What lines of the data hold the string "Senate"? Copy them all.

Records supplied START

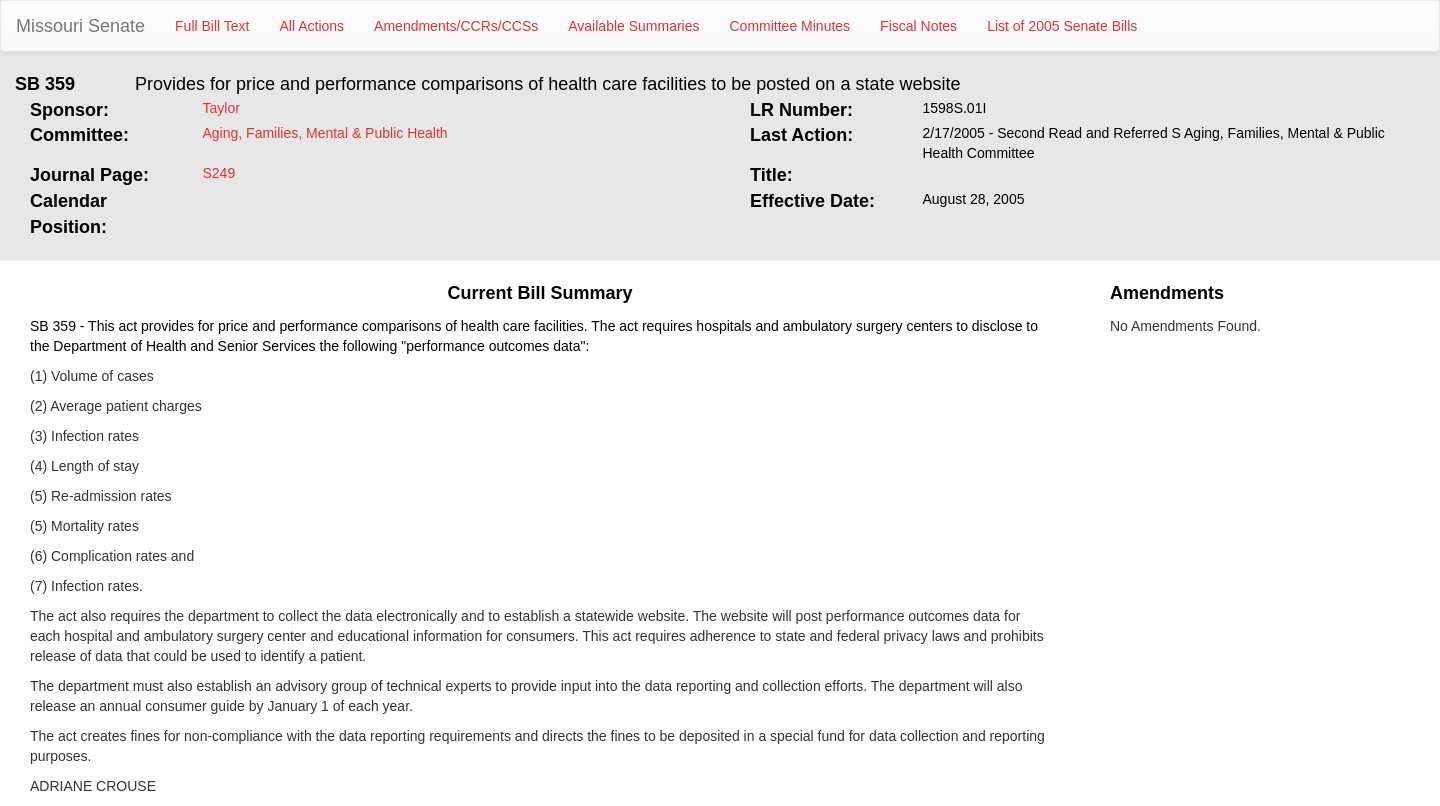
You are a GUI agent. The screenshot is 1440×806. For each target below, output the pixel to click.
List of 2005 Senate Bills (1062, 26)
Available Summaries (633, 26)
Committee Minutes (790, 26)
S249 (219, 173)
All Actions (312, 26)
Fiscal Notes (918, 26)
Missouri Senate (80, 26)
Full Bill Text (212, 26)
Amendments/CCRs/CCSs (456, 26)
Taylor (221, 108)
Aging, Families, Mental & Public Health (325, 133)
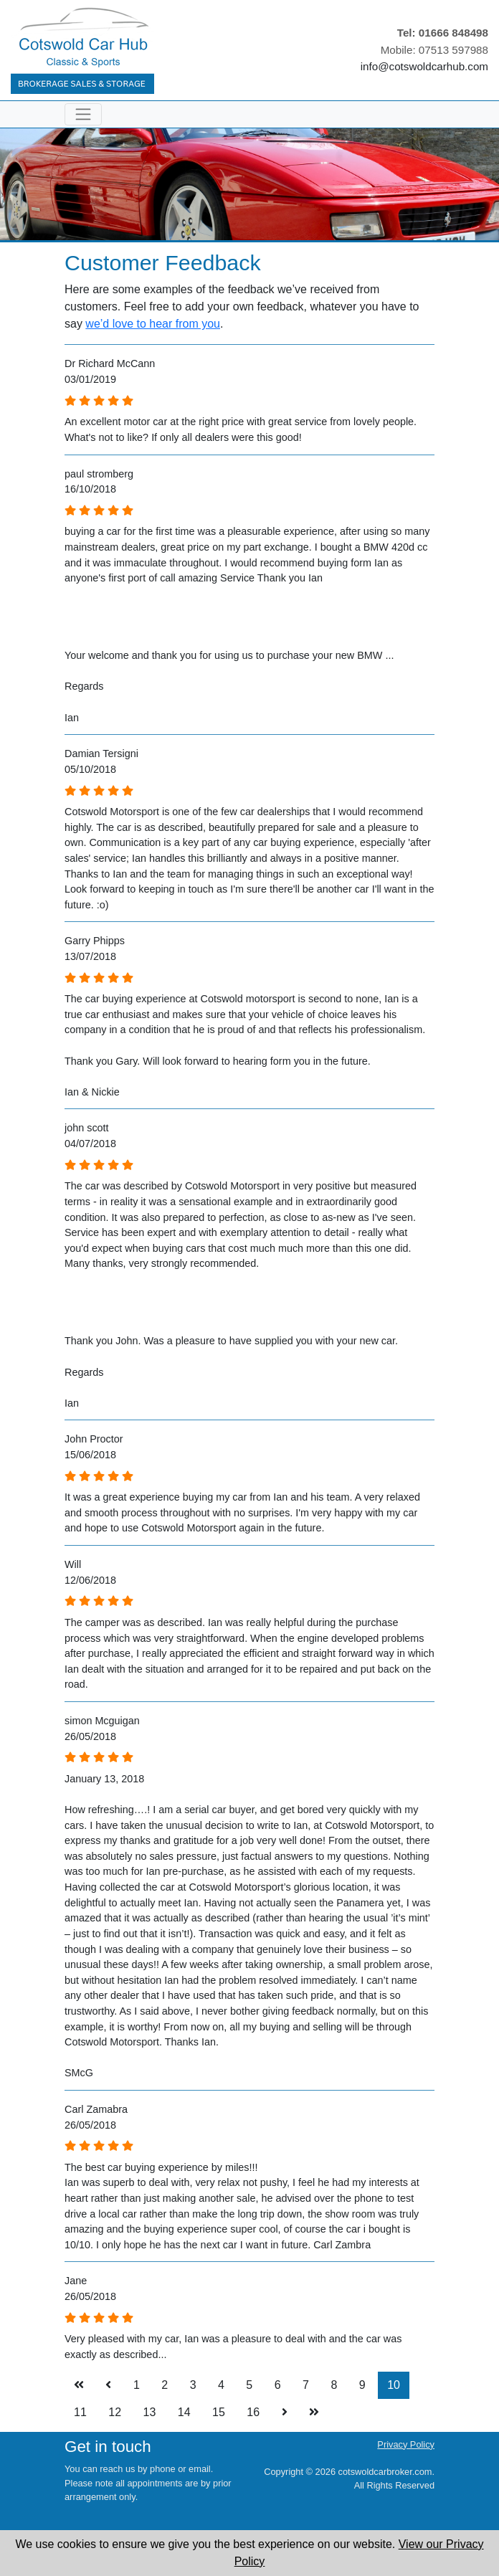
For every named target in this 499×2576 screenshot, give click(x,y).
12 (114, 2412)
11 (80, 2412)
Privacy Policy (405, 2444)
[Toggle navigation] (83, 114)
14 (184, 2412)
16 (253, 2412)
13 (149, 2412)
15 (218, 2412)
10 (393, 2385)
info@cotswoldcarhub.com (424, 66)
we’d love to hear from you (152, 324)
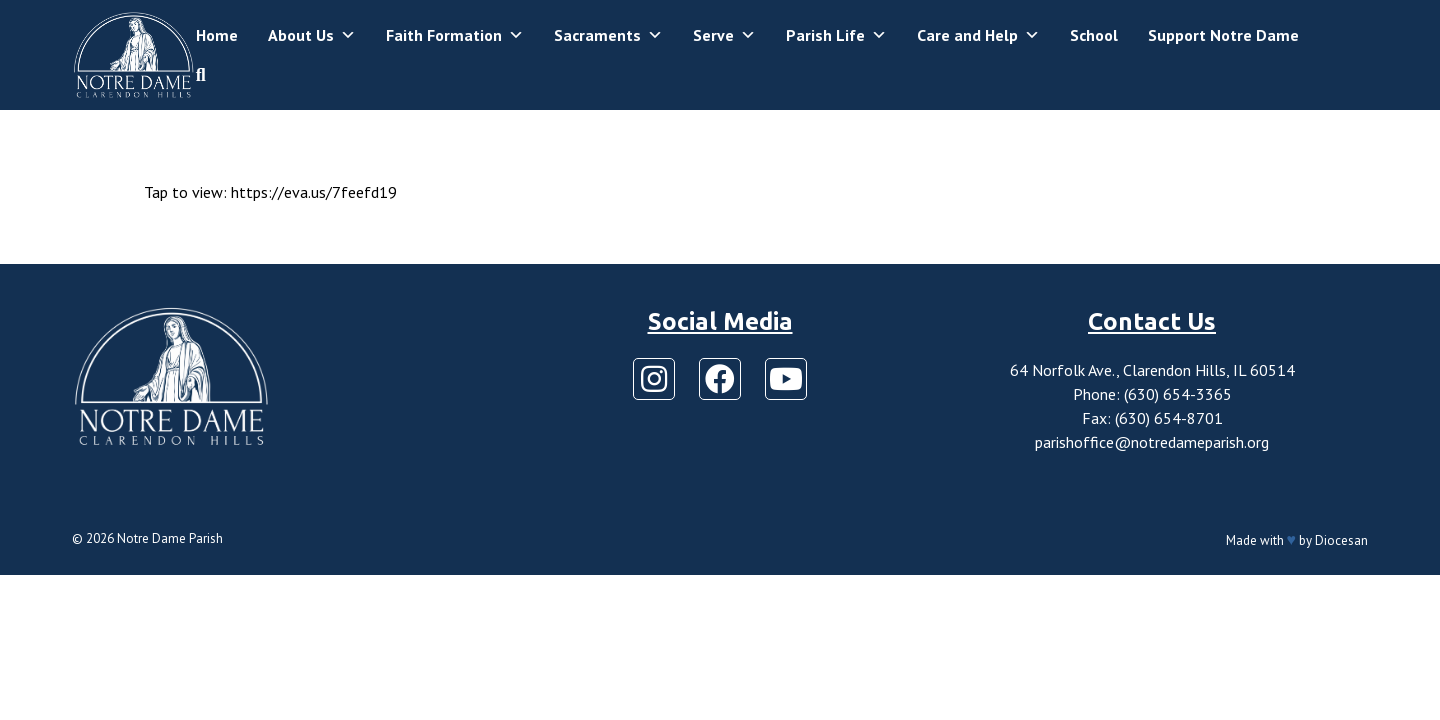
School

Records supplied END

§ **Solved problem**
List of 2005 Senate Bills (1062, 26)
Missouri Senate (80, 26)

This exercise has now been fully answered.